■ ABOUT THIS EXERCISE ■
For each record below, set it down exactly but leave out any picture.
——————————
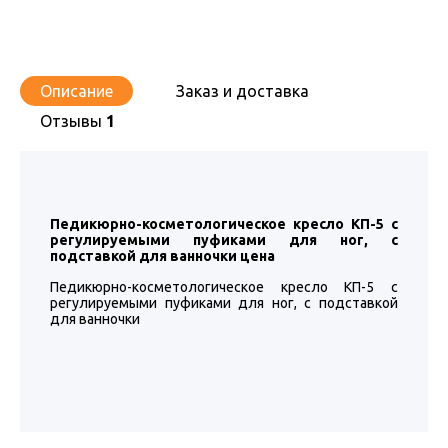
Описание
Заказ и доставка
Отзывы
1
Педикюрно-косметологическое кресло КП-5 с
регулируемыми пуфиками для ног, с
подставкой для ванночки цена
Педикюрно-косметологическое кресло КП-5 с
регулируемыми пуфиками для ног, с подставкой
для ванночки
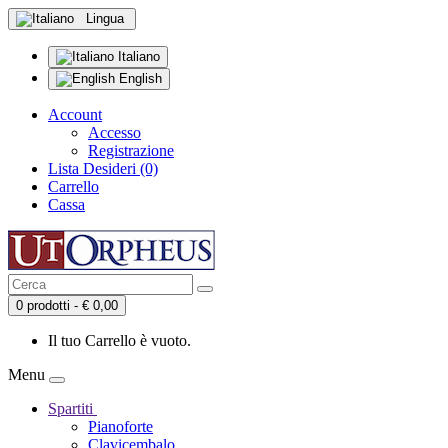
Lingua
Italiano
English
Account
Accesso
Registrazione
Lista Desideri (0)
Carrello
Cassa
0 prodotti - € 0,00
Il tuo Carrello è vuoto.
Menu
Spartiti
Pianoforte
Clavicembalo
——————————
■ RESPONSE AREA ■
Описание
Заказ и доставка
Отзывы
1
Педикюрно-косметологическое кресло КП-5 с
регулируемыми пуфиками для ног, с
подставкой для ванночки цена
Педикюрно-косметологическое кресло КП-5 с
регулируемыми пуфиками для ног, с подставкой
для ванночки
Lingua
Italiano
English
Account
Accesso
Registrazione
Lista Desideri (0)
Carrello
Cassa
0 prodotti - € 0,00
Il tuo Carrello è vuoto.
Menu
Spartiti
Pianoforte
Clavicembalo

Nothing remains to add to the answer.